→ DATASET RECORDS
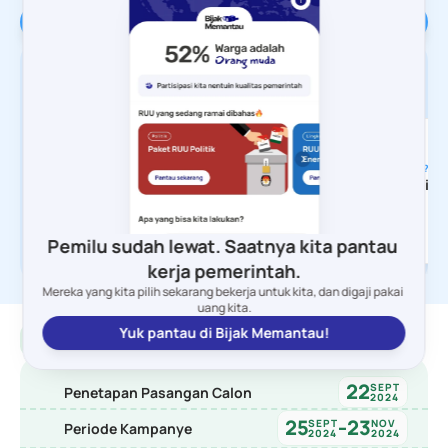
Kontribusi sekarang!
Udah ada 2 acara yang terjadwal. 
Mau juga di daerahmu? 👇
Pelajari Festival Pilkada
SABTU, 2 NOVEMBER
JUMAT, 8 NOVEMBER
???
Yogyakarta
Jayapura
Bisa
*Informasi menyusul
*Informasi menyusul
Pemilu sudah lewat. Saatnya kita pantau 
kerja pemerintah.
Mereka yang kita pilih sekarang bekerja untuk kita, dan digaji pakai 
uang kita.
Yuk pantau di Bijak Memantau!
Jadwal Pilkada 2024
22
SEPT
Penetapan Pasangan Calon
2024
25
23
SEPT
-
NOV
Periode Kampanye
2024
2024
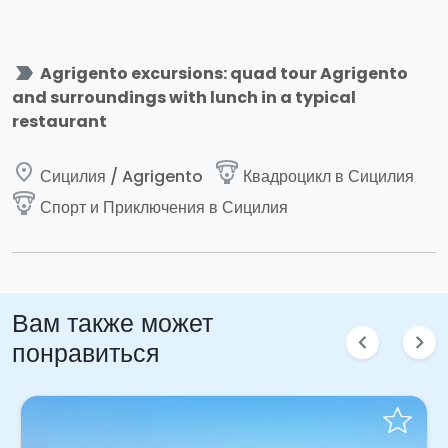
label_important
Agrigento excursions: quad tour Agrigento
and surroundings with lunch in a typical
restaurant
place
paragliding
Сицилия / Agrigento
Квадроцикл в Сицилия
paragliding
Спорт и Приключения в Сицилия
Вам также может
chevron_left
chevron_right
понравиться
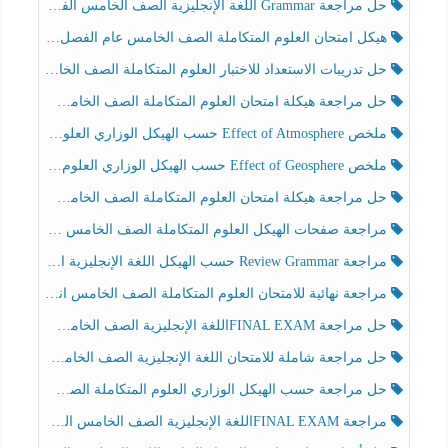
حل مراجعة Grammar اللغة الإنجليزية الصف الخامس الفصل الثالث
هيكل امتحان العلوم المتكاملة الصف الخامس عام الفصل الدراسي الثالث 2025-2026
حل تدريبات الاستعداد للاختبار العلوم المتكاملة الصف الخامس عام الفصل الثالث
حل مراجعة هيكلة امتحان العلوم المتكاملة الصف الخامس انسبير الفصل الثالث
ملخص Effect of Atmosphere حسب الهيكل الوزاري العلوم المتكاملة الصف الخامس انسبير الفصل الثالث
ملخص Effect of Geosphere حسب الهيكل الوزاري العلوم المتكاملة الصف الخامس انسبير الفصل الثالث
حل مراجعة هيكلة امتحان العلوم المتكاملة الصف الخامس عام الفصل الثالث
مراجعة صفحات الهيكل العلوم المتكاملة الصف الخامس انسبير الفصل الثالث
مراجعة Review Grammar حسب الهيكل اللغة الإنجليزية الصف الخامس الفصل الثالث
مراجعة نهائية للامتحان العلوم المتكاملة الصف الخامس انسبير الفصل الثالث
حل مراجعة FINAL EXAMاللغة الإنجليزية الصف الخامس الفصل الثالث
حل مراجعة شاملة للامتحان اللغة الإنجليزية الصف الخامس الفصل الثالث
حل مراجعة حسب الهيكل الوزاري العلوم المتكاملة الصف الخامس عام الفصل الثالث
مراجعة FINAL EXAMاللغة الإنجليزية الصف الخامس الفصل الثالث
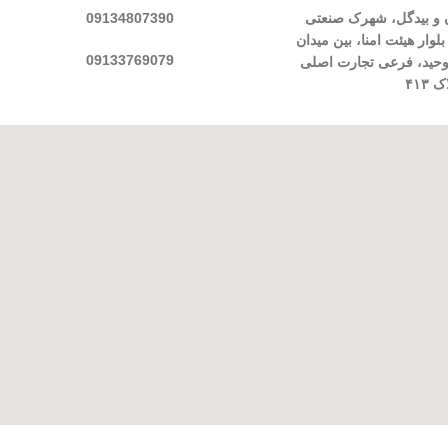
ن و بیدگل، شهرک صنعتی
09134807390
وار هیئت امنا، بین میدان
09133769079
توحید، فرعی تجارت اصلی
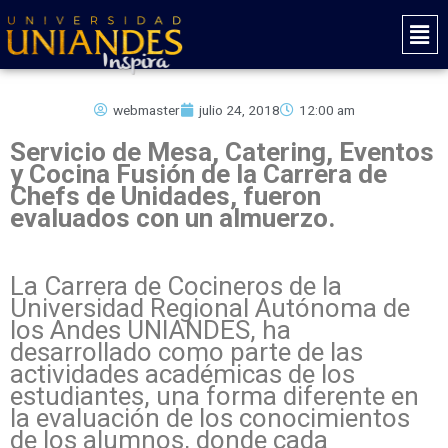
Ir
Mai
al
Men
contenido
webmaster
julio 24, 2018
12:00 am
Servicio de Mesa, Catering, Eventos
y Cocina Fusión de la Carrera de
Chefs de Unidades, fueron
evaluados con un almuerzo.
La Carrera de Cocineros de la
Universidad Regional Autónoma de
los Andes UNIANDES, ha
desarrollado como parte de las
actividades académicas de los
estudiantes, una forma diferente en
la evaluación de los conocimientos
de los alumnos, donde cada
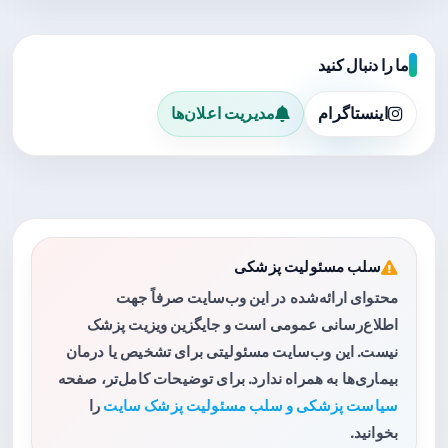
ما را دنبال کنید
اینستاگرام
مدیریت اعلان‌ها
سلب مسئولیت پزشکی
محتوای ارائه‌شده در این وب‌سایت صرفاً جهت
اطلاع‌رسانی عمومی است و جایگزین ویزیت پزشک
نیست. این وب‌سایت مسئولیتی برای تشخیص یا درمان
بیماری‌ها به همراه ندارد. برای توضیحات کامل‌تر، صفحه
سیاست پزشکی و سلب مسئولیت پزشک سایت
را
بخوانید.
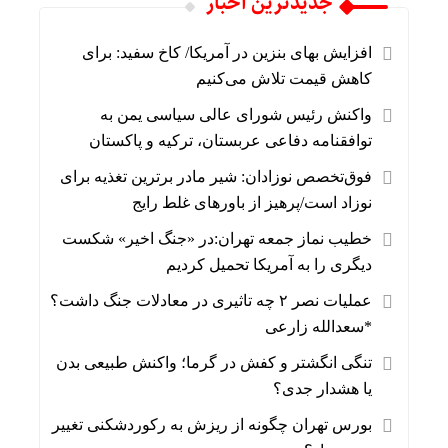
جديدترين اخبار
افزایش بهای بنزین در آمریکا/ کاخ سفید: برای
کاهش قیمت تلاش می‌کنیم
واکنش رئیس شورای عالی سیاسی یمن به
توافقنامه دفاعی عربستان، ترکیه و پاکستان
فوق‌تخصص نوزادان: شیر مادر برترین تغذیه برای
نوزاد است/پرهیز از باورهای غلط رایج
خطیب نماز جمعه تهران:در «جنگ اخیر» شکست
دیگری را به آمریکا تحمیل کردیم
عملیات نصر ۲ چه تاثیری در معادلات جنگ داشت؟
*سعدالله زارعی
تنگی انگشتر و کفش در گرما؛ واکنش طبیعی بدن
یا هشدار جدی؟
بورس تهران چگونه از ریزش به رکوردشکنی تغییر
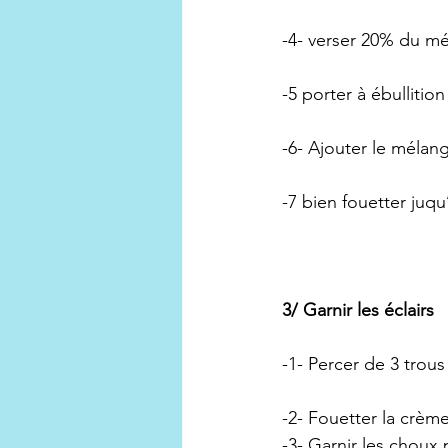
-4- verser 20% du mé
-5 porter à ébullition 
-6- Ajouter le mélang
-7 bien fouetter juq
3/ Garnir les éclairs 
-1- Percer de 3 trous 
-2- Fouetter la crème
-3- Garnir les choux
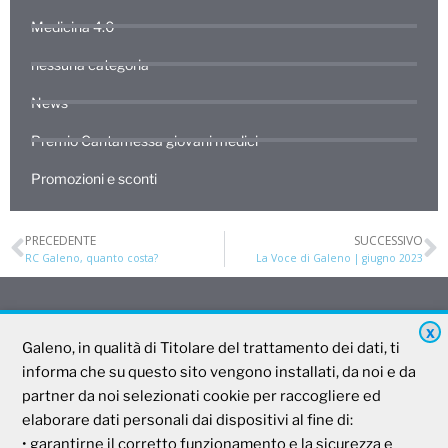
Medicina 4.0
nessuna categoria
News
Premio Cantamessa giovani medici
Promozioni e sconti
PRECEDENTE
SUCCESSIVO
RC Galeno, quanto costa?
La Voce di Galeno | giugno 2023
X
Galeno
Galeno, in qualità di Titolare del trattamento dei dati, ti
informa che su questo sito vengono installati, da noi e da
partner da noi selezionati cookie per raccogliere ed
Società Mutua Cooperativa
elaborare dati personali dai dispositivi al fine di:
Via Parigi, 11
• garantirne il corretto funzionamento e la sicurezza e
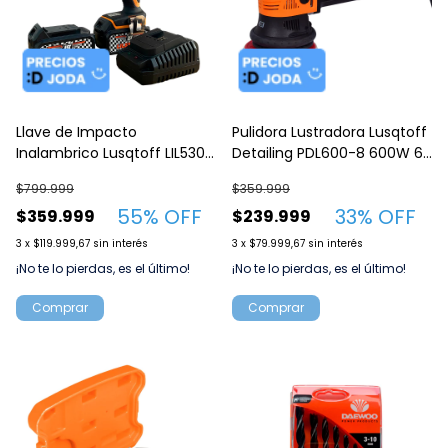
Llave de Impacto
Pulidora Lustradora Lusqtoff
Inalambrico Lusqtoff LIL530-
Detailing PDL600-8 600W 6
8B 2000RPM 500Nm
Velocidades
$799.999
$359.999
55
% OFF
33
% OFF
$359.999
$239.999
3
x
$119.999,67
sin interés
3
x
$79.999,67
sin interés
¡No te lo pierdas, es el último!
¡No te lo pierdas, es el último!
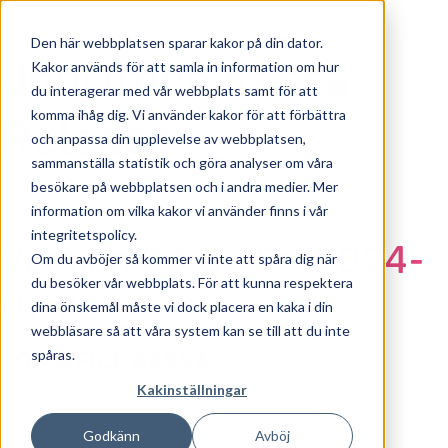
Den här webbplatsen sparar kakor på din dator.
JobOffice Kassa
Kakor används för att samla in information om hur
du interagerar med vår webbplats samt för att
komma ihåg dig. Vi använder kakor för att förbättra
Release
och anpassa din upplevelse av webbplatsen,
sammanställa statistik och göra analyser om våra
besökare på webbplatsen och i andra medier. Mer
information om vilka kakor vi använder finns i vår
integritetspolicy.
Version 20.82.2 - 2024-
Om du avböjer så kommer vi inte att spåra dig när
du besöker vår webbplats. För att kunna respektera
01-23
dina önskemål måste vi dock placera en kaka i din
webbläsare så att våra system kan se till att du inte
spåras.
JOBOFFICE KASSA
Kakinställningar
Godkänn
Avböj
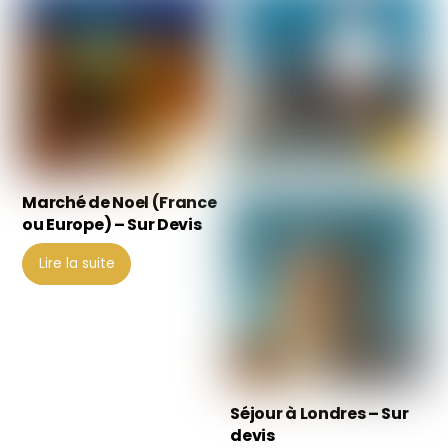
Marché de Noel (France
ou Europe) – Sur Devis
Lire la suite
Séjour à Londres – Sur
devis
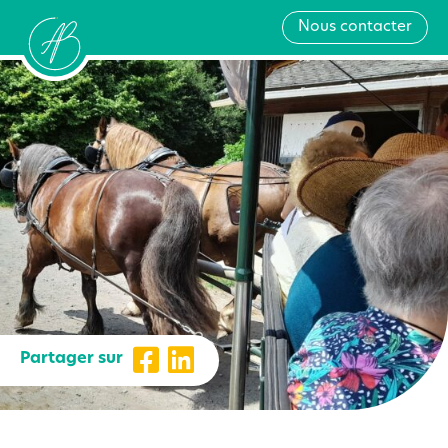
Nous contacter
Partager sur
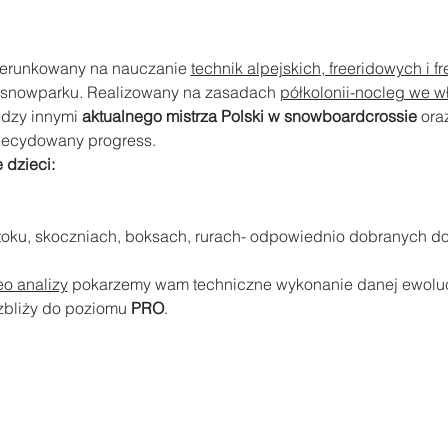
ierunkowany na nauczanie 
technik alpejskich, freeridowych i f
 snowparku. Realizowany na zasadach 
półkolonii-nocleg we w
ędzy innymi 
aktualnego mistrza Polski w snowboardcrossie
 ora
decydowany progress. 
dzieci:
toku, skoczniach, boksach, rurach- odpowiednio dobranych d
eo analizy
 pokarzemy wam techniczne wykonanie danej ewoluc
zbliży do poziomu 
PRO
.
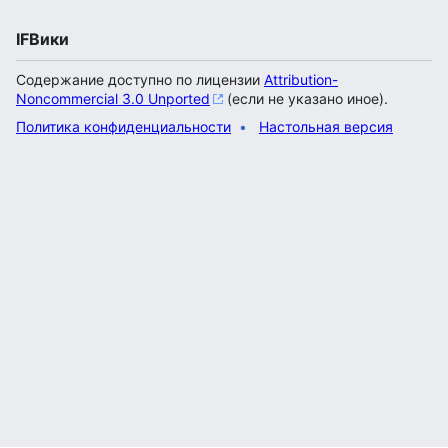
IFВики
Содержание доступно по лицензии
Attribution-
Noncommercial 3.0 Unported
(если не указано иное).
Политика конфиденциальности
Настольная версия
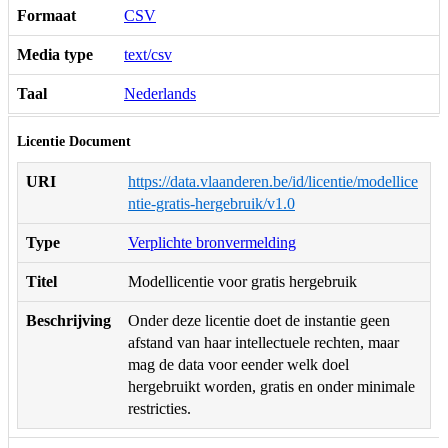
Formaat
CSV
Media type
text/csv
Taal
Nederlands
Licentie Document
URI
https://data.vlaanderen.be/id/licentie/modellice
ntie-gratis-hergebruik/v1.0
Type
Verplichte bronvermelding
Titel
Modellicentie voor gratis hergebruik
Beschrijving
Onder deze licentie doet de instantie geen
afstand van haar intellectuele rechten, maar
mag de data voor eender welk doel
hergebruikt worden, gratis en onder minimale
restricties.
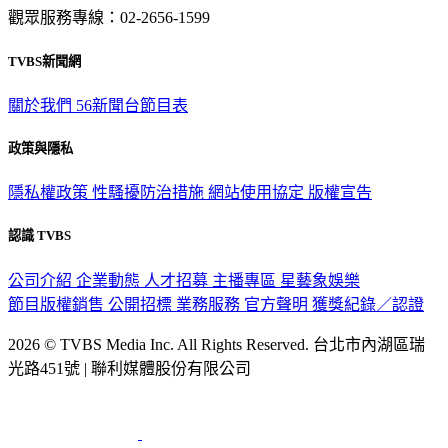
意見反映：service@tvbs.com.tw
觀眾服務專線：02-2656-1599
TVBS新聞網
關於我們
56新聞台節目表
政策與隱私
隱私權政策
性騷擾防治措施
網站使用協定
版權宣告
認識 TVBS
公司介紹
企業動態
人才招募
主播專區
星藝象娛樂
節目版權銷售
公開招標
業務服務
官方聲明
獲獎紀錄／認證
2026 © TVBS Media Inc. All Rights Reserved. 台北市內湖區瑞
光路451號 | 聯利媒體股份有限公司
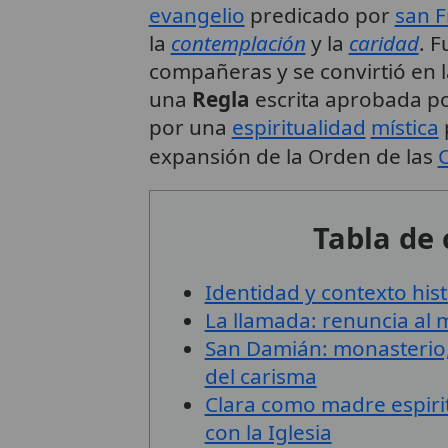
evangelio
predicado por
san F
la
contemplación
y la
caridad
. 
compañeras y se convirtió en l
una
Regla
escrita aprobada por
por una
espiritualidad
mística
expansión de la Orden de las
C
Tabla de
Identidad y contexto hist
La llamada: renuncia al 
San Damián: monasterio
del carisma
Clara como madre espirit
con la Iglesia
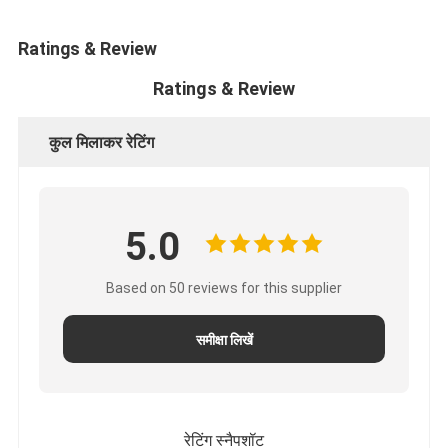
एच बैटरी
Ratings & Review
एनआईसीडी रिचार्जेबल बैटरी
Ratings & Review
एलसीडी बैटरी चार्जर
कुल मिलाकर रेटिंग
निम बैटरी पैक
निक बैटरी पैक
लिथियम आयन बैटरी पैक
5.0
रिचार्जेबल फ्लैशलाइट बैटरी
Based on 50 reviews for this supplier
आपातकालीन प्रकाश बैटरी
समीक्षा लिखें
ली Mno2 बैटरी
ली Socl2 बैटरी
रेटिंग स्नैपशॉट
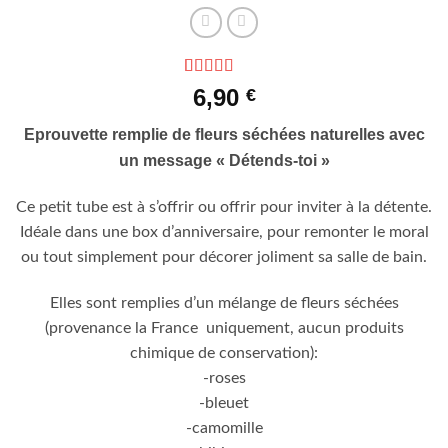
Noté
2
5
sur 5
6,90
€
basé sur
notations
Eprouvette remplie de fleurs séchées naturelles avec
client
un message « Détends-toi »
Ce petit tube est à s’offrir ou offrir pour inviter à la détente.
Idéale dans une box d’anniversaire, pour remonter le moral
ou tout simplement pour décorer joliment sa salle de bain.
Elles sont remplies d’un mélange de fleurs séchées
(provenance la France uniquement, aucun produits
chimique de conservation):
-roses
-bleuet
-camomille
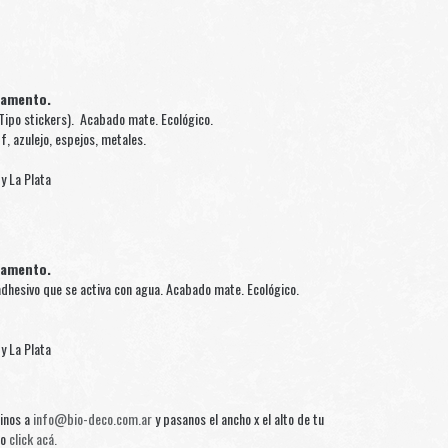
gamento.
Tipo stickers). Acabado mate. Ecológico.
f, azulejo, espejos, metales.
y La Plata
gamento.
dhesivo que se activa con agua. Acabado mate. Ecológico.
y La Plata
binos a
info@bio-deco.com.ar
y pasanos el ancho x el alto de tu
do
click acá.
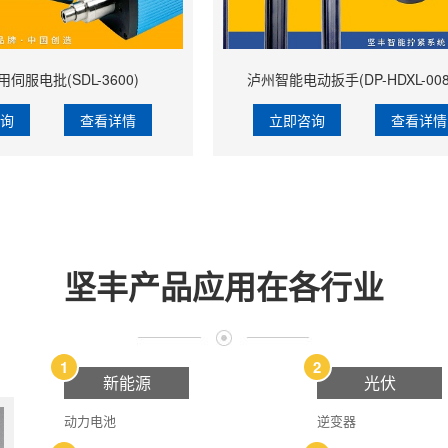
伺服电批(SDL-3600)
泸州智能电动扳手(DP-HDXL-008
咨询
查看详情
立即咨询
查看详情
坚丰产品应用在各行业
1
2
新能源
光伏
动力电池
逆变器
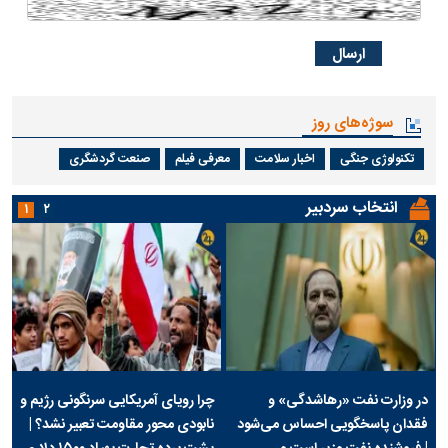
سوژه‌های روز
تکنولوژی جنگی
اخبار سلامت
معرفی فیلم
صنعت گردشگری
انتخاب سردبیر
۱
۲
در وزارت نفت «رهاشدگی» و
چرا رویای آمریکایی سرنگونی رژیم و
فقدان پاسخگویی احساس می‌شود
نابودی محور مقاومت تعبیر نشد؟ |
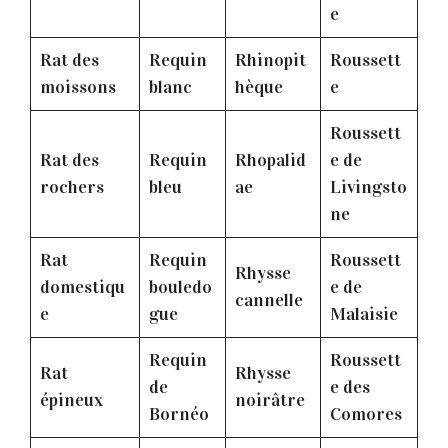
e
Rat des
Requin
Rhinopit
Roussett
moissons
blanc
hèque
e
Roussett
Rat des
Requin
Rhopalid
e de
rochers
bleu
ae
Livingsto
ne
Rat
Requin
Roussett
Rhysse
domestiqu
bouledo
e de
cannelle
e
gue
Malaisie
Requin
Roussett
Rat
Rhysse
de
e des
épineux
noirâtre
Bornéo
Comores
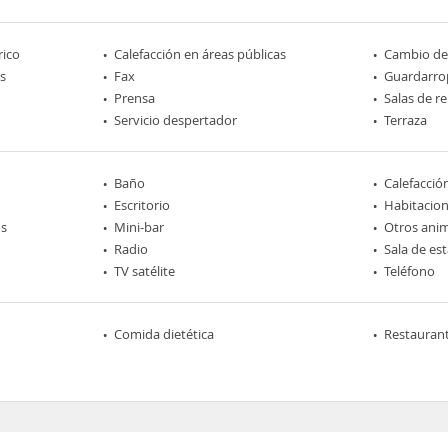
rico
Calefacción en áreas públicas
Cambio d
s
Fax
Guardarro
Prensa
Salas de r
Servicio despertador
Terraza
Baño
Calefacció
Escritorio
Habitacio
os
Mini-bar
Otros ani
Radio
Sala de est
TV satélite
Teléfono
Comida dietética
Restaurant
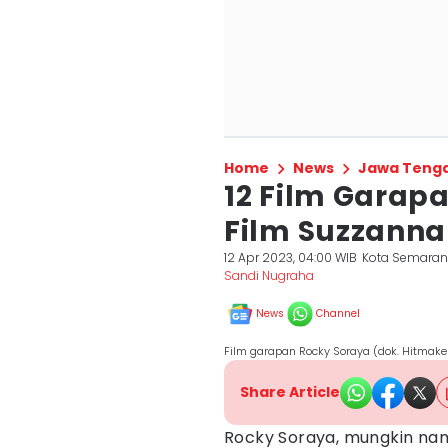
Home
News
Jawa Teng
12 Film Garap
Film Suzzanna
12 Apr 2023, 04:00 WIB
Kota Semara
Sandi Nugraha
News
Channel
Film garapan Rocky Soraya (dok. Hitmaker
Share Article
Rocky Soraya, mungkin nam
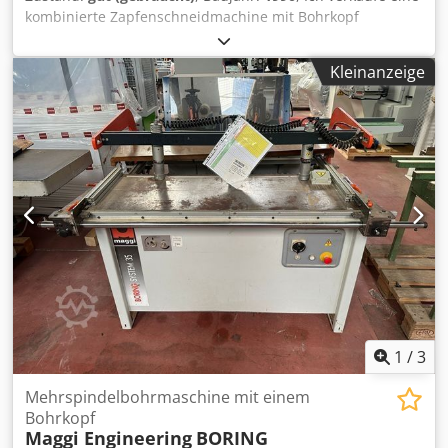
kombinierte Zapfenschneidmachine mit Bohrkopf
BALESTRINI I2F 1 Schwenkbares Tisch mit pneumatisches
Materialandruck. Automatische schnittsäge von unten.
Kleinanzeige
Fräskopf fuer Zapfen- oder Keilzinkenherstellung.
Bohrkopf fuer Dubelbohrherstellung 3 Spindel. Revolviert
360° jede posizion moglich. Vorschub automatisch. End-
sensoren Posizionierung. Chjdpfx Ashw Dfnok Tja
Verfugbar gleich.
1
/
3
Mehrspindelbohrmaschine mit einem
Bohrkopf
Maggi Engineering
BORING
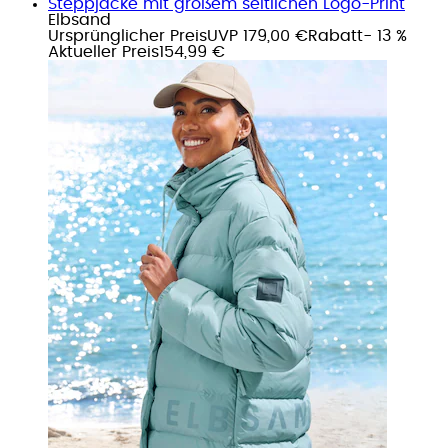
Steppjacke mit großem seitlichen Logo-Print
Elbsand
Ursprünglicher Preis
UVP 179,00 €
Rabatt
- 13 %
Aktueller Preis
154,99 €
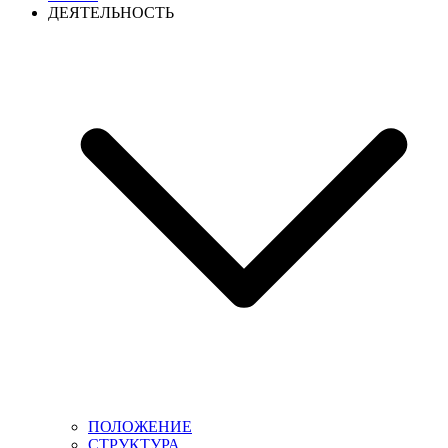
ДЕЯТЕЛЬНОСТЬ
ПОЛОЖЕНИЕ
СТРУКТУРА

→ PROBLEM TO SOLVE
From the material above, copy every line where the word "Lusqtoff" is found.

→ PROBLEM SOLUTION
Pulidora Lustradora Lusqtoff
Inalambrico Lusqtoff LIL530-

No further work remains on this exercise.